I would appreciate all and any advice/perspective on my current situation. I am frustrated by these actions, but not sure if I am displacing my current emotions on my relationship (getting upset more easily) or if I can even trust how I feel currently.

Context: my sibling passed away a week ago (found out 3 days later) unexpectedly. I have been with my bf for 8 months. He did not ever meet my sibling. He is almost 22M (I’m 21F) and generally more mature than other men his age. He has been supportive through the phone, but has not tried to show up to my house (he lives an hour away), hadn’t sent anything, or just try to be here physically in general. I am from the USA for clarification; I know other countries have different culture expectations around this topic.

Yesterday my family and I planned the funeral, so naturally it was a very draining day. My bf was not there for the planning (just family only). Last night, he drank at his buddies house and today (4OJ) decided to go to a large party at his friends lakehouse. I was not invited. I am logically aware that he does not have to stop his entire life or be as sad as I am because I’m having a hard time, but it almost feels like a slap in the face. It frustrates me because if he were to be going through the same thing, I would not do this to him.

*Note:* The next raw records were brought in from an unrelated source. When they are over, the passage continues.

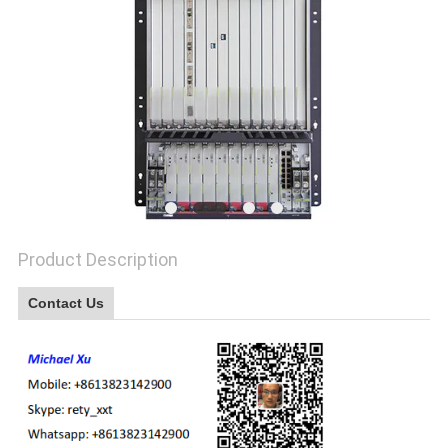
Product Description
Contact Us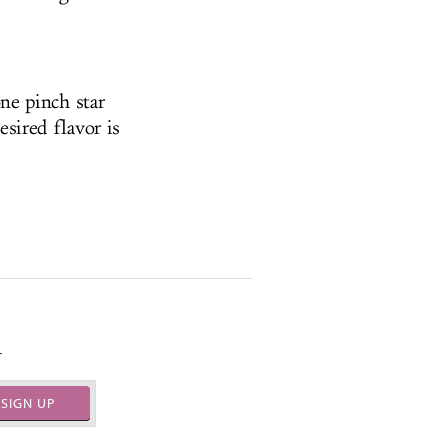
ne pinch star
esired flavor is
.
SIGN UP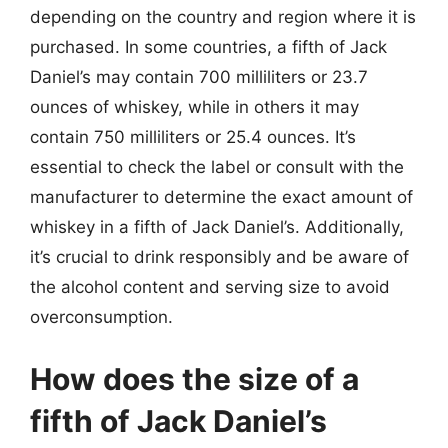
depending on the country and region where it is
purchased. In some countries, a fifth of Jack
Daniel’s may contain 700 milliliters or 23.7
ounces of whiskey, while in others it may
contain 750 milliliters or 25.4 ounces. It’s
essential to check the label or consult with the
manufacturer to determine the exact amount of
whiskey in a fifth of Jack Daniel’s. Additionally,
it’s crucial to drink responsibly and be aware of
the alcohol content and serving size to avoid
overconsumption.
How does the size of a
fifth of Jack Daniel’s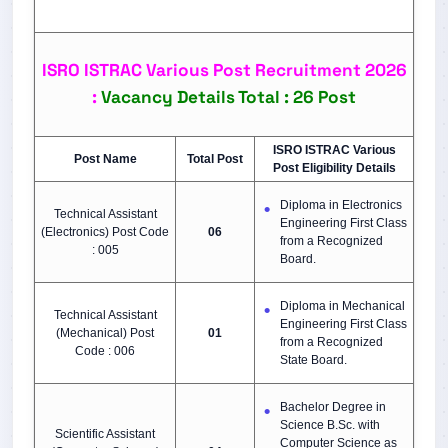
ISRO ISTRAC Various Post Recruitment 2026
:
Vacancy Details Total : 26 Post
ISRO ISTRAC Various
Post Name
Total Post
Post Eligibility Details
Diploma in Electronics
Technical Assistant
Engineering First Class
(Electronics) Post Code
06
from a Recognized
: 005
Board.
Diploma in Mechanical
Technical Assistant
Engineering First Class
(Mechanical) Post
01
from a Recognized
Code : 006
State Board.
Bachelor Degree in
Science B.Sc. with
Scientific Assistant
Computer Science as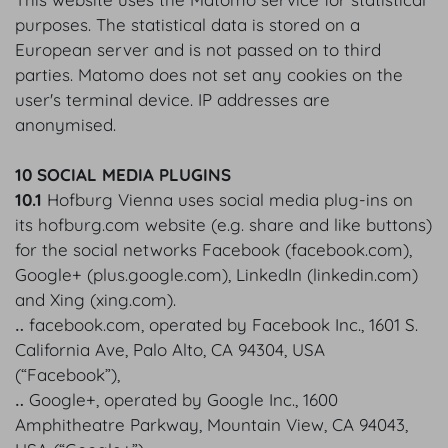
purposes. The statistical data is stored on a
European server and is not passed on to third
parties. Matomo does not set any cookies on the
user's terminal device. IP addresses are
anonymised.
10 SOCIAL MEDIA PLUGINS
10.1
Hofburg Vienna uses social media plug-ins on
its hofburg.com website (e.g. share and like buttons)
for the social networks Facebook (facebook.com),
Google+ (plus.google.com), LinkedIn (linkedin.com)
and Xing (xing.com).
‥ facebook.com, operated by Facebook Inc., 1601 S.
California Ave, Palo Alto, CA 94304, USA
(“Facebook”),
‥ Google+, operated by Google Inc., 1600
Amphitheatre Parkway, Mountain View, CA 94043,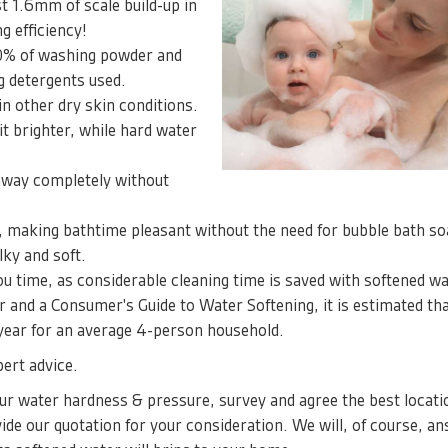
t 1.6mm of scale build-up in
g efficiency!
50% of washing powder and
 detergents used.
n other dry skin conditions.
t brighter, while hard water
away completely without
, making bathtime pleasant without the need for bubble bath s
ilky and soft.
you time, as considerable cleaning time is saved with softened wa
 and a Consumer's Guide to Water Softening, it is estimated tha
 year for an average 4-person household.
ert advice.
your water hardness & pressure, survey and agree the best locati
ide our quotation for your consideration. We will, of course, a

My father passed away in the same manner 3 years ago, so I have gone through grief before (I wasn’t in a relationship during that time). I really don’t have an example of how a partner should support you during grief. My bf is not familiar with grief and has not experienced a significant loss in his life. Because he is a male, I know they process things differently; not an excuse, but men and women are different and don’t think the same way.

Am I being too hard on him? Am I being overly emotional? How should he be showing up during this time?

Please give your honest feedback about this situation. Both male and female perspective is appreciated.

Comments

  1. ahdrielle Avatar

    You dont have to be “familiar” with gried to know that you drop everything to be by your GF’s side when her sister dies randomly.